Task item — Once the line with "Amor del Olmo." is found in the data, output it and each following line exactly, up to and including the line with "Bennett consigue un buen equilibrio", and nothing before or after.

[Dataset entries]
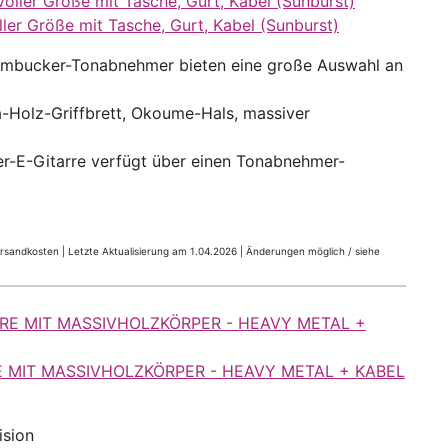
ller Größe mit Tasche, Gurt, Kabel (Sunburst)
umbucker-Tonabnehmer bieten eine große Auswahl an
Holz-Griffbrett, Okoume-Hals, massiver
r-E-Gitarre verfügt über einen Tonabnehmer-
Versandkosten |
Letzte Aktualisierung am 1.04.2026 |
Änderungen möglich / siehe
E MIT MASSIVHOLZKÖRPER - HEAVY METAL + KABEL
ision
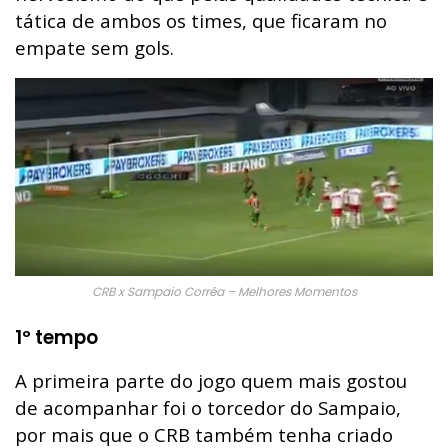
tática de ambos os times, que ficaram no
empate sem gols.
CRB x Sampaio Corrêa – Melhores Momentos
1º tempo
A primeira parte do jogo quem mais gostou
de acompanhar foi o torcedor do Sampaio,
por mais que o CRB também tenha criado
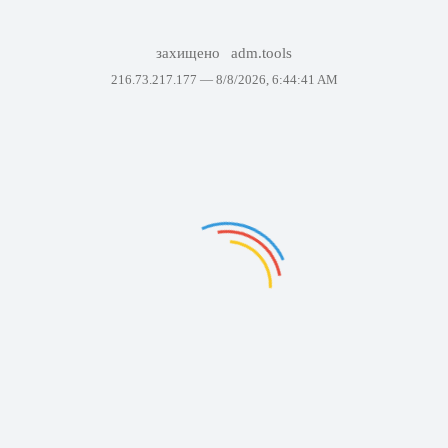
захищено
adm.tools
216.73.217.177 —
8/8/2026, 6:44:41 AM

---

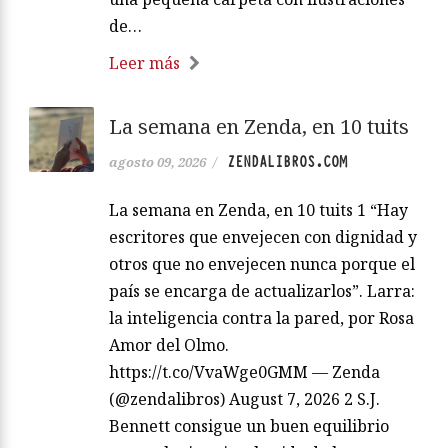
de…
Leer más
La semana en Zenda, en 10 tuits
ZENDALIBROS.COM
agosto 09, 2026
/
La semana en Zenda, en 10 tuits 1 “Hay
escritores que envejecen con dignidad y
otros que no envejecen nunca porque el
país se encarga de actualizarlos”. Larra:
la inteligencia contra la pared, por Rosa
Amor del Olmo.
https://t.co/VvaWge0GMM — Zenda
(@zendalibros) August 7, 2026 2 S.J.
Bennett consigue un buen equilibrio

...

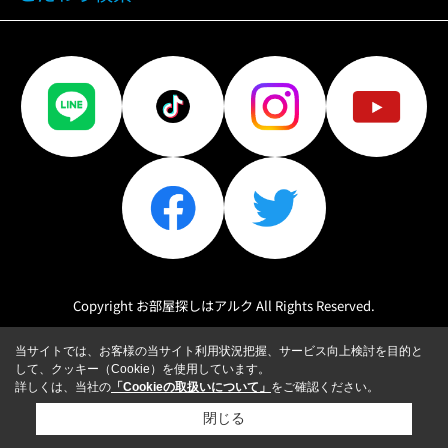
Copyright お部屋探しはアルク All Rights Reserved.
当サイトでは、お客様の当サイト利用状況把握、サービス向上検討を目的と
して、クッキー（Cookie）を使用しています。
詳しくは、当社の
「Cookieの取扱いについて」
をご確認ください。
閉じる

Output for this task —
Amor del Olmo.
https://t.co/VvaWge0GMM — Zenda
(@zendalibros) August 7, 2026 2 S.J.
Bennett consigue un buen equilibrio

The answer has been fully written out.